Saved entries
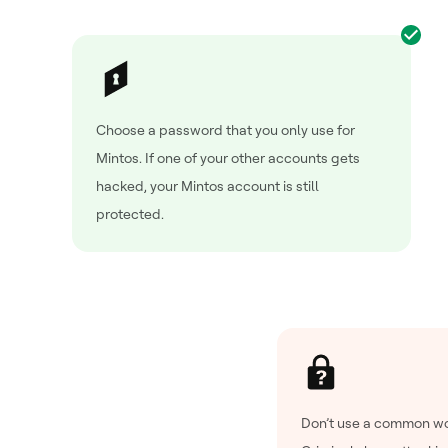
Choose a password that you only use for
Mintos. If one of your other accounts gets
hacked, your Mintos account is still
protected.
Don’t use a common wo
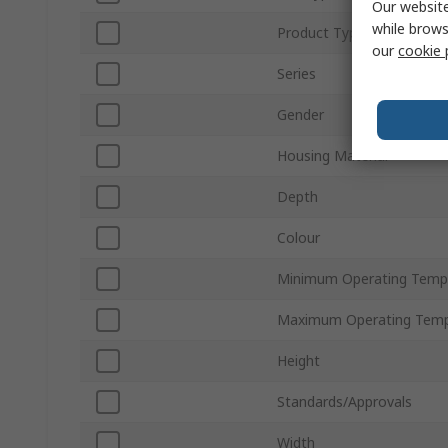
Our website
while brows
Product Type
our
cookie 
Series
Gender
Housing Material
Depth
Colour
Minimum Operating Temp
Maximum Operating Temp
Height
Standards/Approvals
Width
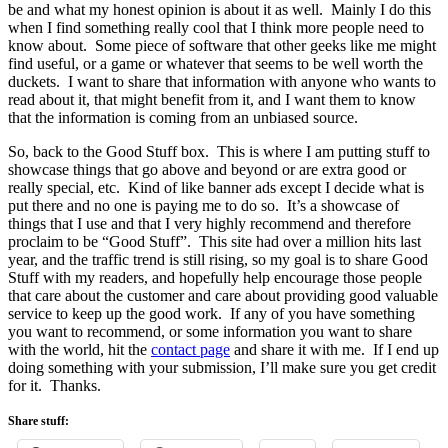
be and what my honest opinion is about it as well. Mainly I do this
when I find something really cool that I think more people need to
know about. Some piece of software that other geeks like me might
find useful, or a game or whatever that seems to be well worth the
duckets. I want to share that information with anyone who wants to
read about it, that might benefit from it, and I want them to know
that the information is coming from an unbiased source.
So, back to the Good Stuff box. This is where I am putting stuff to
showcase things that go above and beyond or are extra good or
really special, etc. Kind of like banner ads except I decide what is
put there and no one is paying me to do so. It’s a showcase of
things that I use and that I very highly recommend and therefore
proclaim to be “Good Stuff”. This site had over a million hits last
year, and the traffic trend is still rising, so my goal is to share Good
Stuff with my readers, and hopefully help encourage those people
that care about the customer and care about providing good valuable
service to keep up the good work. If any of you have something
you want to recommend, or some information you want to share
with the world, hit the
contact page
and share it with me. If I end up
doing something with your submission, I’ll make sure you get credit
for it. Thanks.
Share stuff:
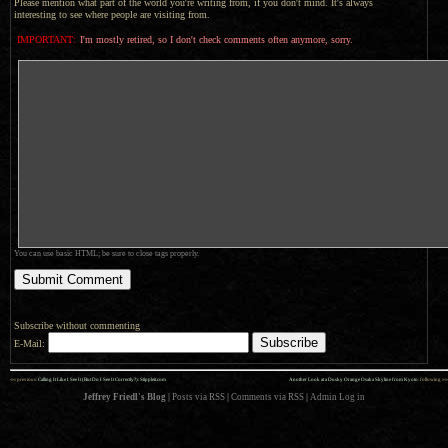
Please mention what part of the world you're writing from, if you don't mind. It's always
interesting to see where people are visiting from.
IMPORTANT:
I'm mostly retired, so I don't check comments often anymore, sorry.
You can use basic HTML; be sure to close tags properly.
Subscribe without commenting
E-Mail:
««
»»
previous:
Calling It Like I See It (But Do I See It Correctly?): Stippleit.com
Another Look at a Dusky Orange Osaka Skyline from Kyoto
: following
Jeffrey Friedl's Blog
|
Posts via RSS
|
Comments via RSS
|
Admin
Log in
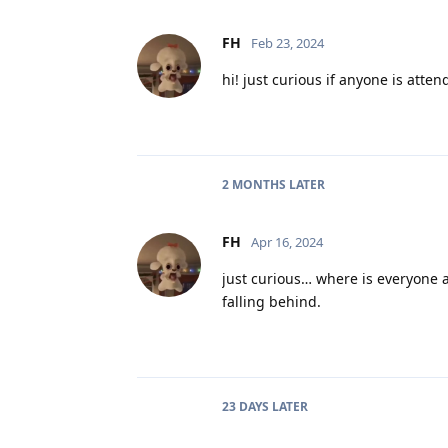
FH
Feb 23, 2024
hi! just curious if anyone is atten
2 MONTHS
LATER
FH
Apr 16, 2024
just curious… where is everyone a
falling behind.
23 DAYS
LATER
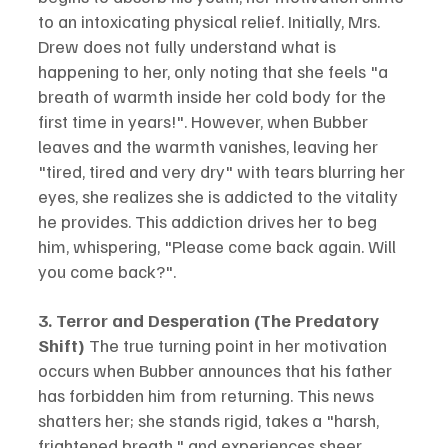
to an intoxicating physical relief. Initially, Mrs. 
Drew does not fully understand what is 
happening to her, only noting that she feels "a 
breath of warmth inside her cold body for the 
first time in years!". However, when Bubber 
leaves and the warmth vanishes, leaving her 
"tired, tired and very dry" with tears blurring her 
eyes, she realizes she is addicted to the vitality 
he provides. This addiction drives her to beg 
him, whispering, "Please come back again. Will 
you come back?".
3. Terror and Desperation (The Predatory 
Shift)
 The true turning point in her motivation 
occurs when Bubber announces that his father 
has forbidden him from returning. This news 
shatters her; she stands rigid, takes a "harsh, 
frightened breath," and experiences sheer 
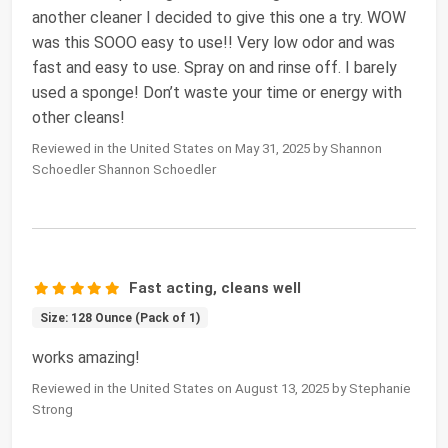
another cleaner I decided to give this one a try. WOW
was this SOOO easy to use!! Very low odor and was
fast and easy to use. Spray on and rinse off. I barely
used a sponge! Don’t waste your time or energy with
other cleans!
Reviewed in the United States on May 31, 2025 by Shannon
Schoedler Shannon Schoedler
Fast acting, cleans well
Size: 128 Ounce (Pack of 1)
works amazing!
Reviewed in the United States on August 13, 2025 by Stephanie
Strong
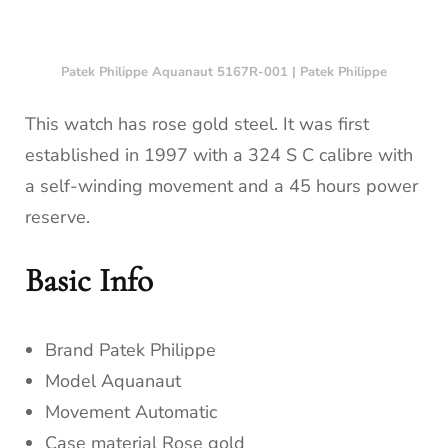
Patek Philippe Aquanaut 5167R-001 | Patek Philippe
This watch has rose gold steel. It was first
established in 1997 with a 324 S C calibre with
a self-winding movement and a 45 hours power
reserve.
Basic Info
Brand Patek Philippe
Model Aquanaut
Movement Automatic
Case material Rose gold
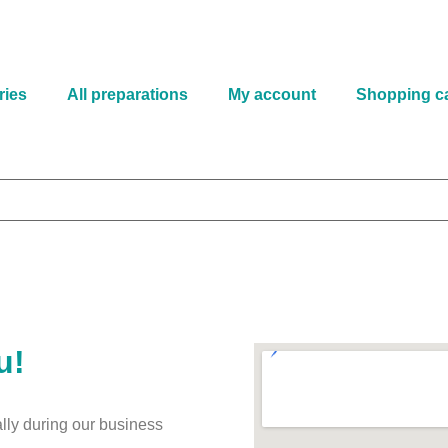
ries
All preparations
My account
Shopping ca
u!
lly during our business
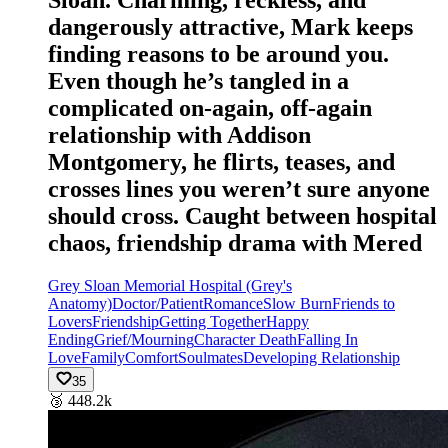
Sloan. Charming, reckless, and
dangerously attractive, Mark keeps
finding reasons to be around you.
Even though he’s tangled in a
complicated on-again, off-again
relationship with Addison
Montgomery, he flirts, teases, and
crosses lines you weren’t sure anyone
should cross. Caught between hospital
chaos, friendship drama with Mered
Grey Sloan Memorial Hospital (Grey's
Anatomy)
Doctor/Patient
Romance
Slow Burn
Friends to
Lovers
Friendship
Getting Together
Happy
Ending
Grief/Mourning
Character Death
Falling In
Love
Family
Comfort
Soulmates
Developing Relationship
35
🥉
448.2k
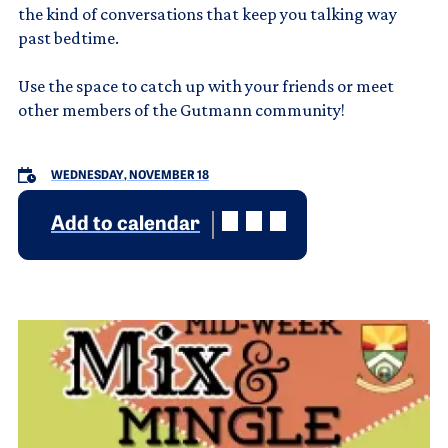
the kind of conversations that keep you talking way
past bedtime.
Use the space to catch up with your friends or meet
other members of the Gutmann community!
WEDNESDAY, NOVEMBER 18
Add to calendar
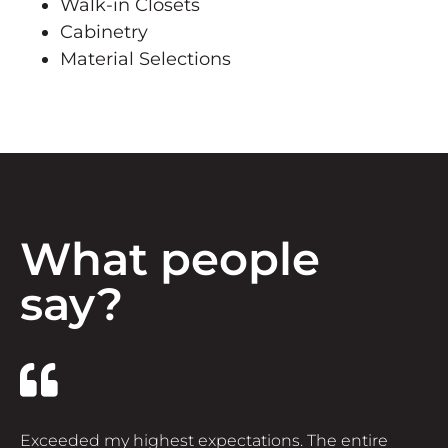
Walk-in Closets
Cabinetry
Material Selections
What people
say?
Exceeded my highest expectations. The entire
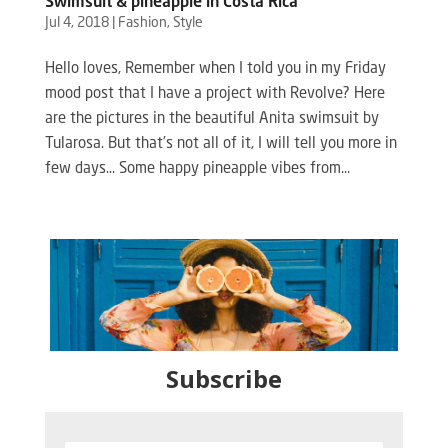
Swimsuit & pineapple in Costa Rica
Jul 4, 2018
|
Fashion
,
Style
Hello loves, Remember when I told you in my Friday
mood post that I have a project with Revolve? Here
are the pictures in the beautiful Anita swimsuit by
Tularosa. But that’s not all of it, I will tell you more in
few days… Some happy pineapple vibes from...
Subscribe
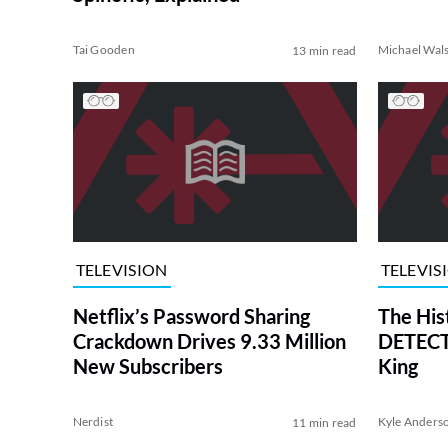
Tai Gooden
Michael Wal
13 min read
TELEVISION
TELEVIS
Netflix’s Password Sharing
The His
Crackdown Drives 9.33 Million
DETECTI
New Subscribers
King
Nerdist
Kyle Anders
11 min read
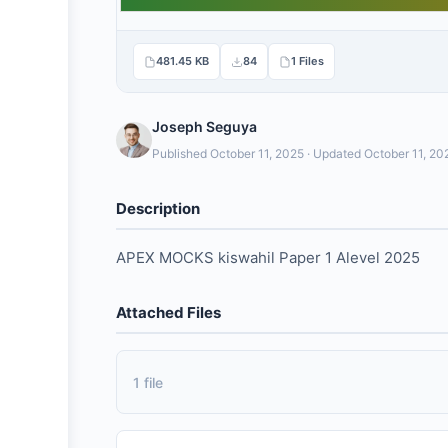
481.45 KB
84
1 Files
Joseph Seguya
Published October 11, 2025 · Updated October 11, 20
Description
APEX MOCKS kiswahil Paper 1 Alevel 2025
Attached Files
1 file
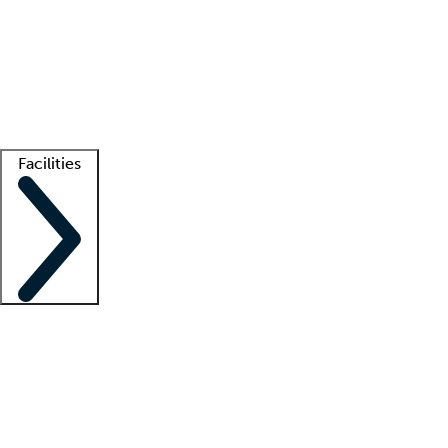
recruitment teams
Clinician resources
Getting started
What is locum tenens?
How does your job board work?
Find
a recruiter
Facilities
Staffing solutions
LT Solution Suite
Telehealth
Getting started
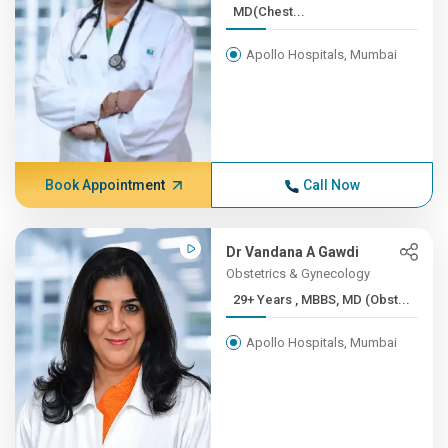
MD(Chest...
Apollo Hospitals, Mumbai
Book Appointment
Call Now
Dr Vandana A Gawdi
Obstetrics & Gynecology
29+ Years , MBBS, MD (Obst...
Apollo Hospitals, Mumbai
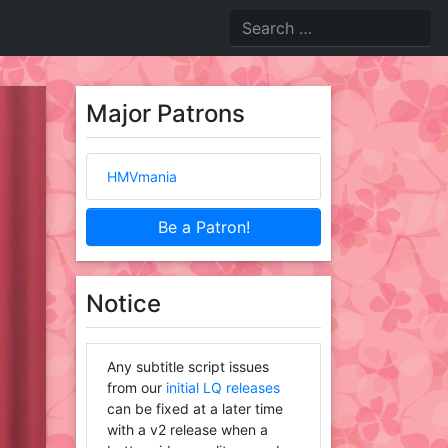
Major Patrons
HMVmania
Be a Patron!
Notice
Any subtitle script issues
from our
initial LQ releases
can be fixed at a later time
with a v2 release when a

### WHAT TO PRODUCE
The copy you return must match the records above exactly, minus any images.

### PROBLEM SOLUTION
Choose a password that you only use for
Mintos. If one of your other accounts gets
hacked, your Mintos account is still
protected.
Don’t use a common wo
Our website
while brows
Product Type
our
cookie 
Series
Gender
Housing Material
Depth
Colour
Minimum Operating Temp
Maximum Operating Temp
Height
Standards/Approvals
Width
be and what my honest opinion is about it as well. Mainly I do this
when I find something really cool that I think more people need to
know about. Some piece of software that other geeks like me might
find useful, or a game or whatever that seems to be well worth the
duckets. I want to share that information with anyone who wants to
read about it, that might benefit from it, and I want them to know
that the information is coming from an unbiased source.
So, back to the Good Stuff box. This is where I am putting stuff to
showcase things that go above and beyond or are extra good or
really special, etc. Kind of like banner ads except I decide what is
put there and no one is paying me to do so. It’s a showcase of
things that I use and that I very highly recommend and therefore
proclaim to be “Good Stuff”. This site had over a million hits last
year, and the traffic trend is still rising, so my goal is to share Good
Stuff with my readers, and hopefully help encourage those people
that care about the customer and care about providing good valuable
service to keep up the good work. If any of you have something
you want to recommend, or some information you want to share
with the world, hit the
contact page
and share it with me. If I end up
doing something with your submission, I’ll make sure you get credit
for it. Thanks.
Share stuff:
Please mention what part of the world you're writing from, if you don't mind. It's always
interesting to see where people are visiting from.
IMPORTANT:
I'm mostly retired, so I don't check comments often anymore, sorry.
You can use basic HTML; be sure to close tags properly.
Subscribe without commenting
E-Mail:
««
»»
previous:
Calling It Like I See It (But Do I See It Correctly?): Stippleit.com
Another Look at a Dusky Orange Osaka Skyline from Kyoto
: following
Jeffrey Friedl's Blog
|
Posts via RSS
|
Comments via RSS
|
Admin
Log in
FH
Feb 23, 2024
hi! just curious if anyone is atten
2 MONTHS
LATER
FH
Apr 16, 2024
just curious… where is everyone a
falling behind.
23 DAYS
LATER
to an intoxicating physical relief. Initially, Mrs. 
Drew does not fully understand what is 
happening to her, only noting that she feels "a 
breath of warmth inside her cold body for the 
first time in years!". However, when Bubber 
leaves and the warmth vanishes, leaving her 
"tired, tired and very dry" with tears blurring her 
eyes, she realizes she is addicted to the vitality 
he provides. This addiction drives her to beg 
him, whispering, "Please come back again. Will 
you come back?".
3. Terror and Desperation (The Predatory 
Shift)
 The true turning point in her motivation 
occurs when Bubber announces that his father 
has forbidden him from returning. This news 
shatters her; she stands rigid, takes a "harsh, 
frightened breath," and experiences sheer 
another cleaner I decided to give this one a try. WOW
was this SOOO easy to use!! Very low odor and was
fast and easy to use. Spray on and rinse off. I barely
used a sponge! Don’t waste your time or energy with
other cleans!
Reviewed in the United States on May 31, 2025 by Shannon
Schoedler Shannon Schoedler
Fast acting, cleans well
Size: 128 Ounce (Pack of 1)
works amazing!
Reviewed in the United States on August 13, 2025 by Stephanie
Strong
Patek Philippe Aquanaut 5167R-001 | Patek Philippe
This watch has rose gold steel. It was first
established in 1997 with a 324 S C calibre with
a self-winding movement and a 45 hours power
reserve.
Basic Info
Brand Patek Philippe
Model Aquanaut
Movement Automatic
Case material Rose gold
ries
All preparations
My account
Shopping ca
u!
lly during our business
Sloan. Charming, reckless, and
dangerously attractive, Mark keeps
finding reasons to be around you.
Even though he’s tangled in a
complicated on-again, off-again
relationship with Addison
Montgomery, he flirts, teases, and
crosses lines you weren’t sure anyone
should cross. Caught between hospital
chaos, friendship drama with Mered
Grey Sloan Memorial Hospital (Grey's
Anatomy)
Doctor/Patient
Romance
Slow Burn
Friends to
Lovers
Friendship
Getting Together
Happy
Ending
Grief/Mourning
Character Death
Falling In
Love
Family
Comfort
Soulmates
Developing Relationship
35
🥉
448.2k
the kind of conversations that keep you talking way
past bedtime.
Use the space to catch up with your friends or meet
other members of the Gutmann community!
WEDNESDAY, NOVEMBER 18
Add to calendar
Walk-in Closets
Cabinetry
Material Selections
What people
say?
Exceeded my highest expectations. The entire
Swimsuit & pineapple in Costa Rica
Jul 4, 2018
|
Fashion
,
Style
Hello loves, Remember when I told you in my Friday
mood post that I have a project with Revolve? Here
are the pictures in the beautiful Anita swimsuit by
Tularosa. But that’s not all of it, I will tell you more in
few days… Some happy pineapple vibes from...
Subscribe
Tai Gooden
Michael Wal
13 min read
TELEVISION
TELEVIS
Netflix’s Password Sharing
The His
Crackdown Drives 9.33 Million
DETECTI
New Subscribers
King
Nerdist
Kyle Anders
11 min read
481.45 KB
84
1 Files
Joseph Seguya
Published October 11, 2025 · Updated October 11, 20
Description
APEX MOCKS kiswahil Paper 1 Alevel 2025
Attached Files
1 file
recruitment teams
Clinician resources
Getting started
What is locum tenens?
How does your job board work?
Find
a recruiter
Facilities
Staffing solutions
LT Solution Suite
Telehealth
Getting started
MD(Chest...
Apollo Hospitals, Mumbai
Book Appointment
Call Now
Dr Vandana A Gawdi
Obstetrics & Gynecology
29+ Years , MBBS, MD (Obst...
Apollo Hospitals, Mumbai
Major Patrons
HMVmania
Be a Patron!
Notice
Any subtitle script issues
from our
initial LQ releases
can be fixed at a later time
with a v2 release when a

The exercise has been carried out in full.